Bolsonaro confirma agenda em Goiânia em meio às "bombas" de Delgatti e Cid
Ex-presidente vai almoçar com aliados, passar por tratamento dentário e receberá Título de Cidadão Goiano na noite desta sexta-feira (18), em sessão solene na Alego

Mesmo com a repercussão do depoimeto do hacker Walter Delgatti Neto, que afirmou que Bolsonaro (PL) lhe prometeu indulto para invadir urnas eletrônicas, e as ameaças do advogado de Mauro Cid, que afirma que o cliente vai "abrir a boca" sobre as joias, o ex-presidente deve manter as agendas em Goiânia, onde passa por tratamento dentário, almoço com aliados e homengem na Assembleia Legislativa ( Alego).
A confirmação da visita foi feita pelo deputado estadual Fred Rodrigues (DC), que apresentou requerimento para fazer valer a lei nº 20.498/2019, de autoria do então deputado estadual Humberto Teófilo, a qual concede a honraria ao ex-mandatário.
Mesmo pesando o fato de Bolsonaro ser alvo de denúncias graves, Fred Rodrigues afirmou que o ex-presidente não tem nenhuma intenção de se esconder. Disse ainda que ele quer o máximo de pessoas presentes na solenidade.
“O presidente Bolsonaro foi explícito na sua exigência de que ele quer o máximo de pessoas. Goiás é um Estado que toda vez elege ele com uma votação expressiva.
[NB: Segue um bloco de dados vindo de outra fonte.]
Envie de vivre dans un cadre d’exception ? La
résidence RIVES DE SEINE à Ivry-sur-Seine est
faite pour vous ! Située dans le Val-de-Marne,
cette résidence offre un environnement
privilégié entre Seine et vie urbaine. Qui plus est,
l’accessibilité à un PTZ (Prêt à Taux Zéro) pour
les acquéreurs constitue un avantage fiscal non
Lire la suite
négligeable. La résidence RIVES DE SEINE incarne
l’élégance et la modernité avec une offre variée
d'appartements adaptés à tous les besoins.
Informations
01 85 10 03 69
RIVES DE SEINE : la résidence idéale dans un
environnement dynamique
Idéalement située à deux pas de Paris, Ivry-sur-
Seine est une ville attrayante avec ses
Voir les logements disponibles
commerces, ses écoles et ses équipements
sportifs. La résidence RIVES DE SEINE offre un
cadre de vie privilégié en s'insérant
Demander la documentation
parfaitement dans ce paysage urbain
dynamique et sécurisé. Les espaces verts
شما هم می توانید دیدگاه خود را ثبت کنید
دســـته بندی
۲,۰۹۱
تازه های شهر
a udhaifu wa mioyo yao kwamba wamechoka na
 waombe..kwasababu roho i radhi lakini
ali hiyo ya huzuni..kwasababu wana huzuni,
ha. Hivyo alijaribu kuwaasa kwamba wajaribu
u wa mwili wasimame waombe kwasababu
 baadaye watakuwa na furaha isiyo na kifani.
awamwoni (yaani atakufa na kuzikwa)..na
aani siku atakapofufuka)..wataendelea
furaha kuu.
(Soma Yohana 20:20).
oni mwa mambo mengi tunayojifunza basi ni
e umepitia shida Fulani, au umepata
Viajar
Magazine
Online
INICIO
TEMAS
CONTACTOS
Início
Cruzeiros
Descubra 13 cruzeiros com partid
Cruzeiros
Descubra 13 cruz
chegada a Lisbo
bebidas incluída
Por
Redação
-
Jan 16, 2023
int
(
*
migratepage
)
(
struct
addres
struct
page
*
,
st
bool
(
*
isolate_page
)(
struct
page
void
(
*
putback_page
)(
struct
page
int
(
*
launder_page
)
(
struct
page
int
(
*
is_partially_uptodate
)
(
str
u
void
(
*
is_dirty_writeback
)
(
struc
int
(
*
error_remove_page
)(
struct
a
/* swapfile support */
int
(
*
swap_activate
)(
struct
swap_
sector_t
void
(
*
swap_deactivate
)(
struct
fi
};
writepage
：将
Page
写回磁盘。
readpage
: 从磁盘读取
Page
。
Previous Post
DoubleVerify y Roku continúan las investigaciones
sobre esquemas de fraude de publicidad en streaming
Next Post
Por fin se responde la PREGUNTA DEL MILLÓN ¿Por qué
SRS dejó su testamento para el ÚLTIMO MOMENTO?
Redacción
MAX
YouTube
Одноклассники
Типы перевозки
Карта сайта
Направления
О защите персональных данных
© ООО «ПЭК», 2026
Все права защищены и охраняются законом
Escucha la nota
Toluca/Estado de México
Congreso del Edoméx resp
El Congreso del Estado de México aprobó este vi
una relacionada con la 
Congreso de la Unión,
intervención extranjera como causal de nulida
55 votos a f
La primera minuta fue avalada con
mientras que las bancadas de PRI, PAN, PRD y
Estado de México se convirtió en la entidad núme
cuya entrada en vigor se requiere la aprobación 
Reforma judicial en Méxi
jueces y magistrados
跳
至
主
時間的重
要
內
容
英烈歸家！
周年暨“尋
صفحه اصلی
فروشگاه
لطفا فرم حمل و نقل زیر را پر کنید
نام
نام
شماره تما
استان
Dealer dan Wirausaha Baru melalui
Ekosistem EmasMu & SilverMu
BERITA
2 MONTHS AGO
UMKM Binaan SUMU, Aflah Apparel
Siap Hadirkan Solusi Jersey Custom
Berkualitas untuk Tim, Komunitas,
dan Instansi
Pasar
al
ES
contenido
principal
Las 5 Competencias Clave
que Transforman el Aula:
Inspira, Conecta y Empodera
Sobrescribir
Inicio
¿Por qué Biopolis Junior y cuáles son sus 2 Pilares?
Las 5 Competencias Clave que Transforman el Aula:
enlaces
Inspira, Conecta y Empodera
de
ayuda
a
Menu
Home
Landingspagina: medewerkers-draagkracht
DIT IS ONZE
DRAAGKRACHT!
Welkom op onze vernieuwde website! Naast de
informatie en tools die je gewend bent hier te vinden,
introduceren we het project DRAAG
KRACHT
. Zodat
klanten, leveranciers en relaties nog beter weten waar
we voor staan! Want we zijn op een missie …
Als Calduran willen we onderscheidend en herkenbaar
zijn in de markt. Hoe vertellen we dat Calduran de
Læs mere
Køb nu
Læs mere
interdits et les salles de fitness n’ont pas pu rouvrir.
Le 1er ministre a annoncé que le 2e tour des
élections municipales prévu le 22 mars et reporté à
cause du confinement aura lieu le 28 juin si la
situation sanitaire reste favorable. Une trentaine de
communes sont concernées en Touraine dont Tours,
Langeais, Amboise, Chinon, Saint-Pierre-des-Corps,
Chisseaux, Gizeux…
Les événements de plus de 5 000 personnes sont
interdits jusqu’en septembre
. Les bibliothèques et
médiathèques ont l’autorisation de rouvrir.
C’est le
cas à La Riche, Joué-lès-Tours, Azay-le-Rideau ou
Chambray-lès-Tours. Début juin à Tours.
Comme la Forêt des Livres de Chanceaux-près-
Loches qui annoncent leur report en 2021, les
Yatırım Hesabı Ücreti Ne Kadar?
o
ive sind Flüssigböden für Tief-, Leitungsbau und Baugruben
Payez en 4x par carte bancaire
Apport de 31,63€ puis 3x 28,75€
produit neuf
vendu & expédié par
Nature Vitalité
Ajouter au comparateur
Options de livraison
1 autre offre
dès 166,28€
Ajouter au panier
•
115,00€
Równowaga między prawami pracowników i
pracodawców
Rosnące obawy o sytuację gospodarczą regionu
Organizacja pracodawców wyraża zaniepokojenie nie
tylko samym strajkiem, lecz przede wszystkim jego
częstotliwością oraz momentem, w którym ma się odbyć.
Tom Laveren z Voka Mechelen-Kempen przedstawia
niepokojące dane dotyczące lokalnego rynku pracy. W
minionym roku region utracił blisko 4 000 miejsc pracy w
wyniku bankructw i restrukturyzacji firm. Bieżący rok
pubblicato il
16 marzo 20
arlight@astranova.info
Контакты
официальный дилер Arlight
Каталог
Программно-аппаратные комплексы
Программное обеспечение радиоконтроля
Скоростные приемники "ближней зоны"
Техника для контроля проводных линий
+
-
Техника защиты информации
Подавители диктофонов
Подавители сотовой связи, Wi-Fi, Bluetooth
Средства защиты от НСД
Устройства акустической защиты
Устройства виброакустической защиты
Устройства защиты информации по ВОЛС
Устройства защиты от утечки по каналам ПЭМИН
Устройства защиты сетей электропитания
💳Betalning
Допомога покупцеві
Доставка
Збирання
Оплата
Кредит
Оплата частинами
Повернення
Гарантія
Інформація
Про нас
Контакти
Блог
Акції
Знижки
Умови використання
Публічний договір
Se a votação do Brasil fosse aqui em Goiás, ele ganharia no primeiro turno todas as vezes, basta dizer isso. Então é um presidente que não tem nenhuma intenção de se esconder do povo, não caia em fake news”, declarou o deputado.
Entre a manhã e a tarde, Bolsonaro almoça com aliados e lideranças partidárias, passa por mais uma sessão de tratamento dentário e à noite recebe título de "cidadão goiano" proposto pelo deputado Fred Rodrigues.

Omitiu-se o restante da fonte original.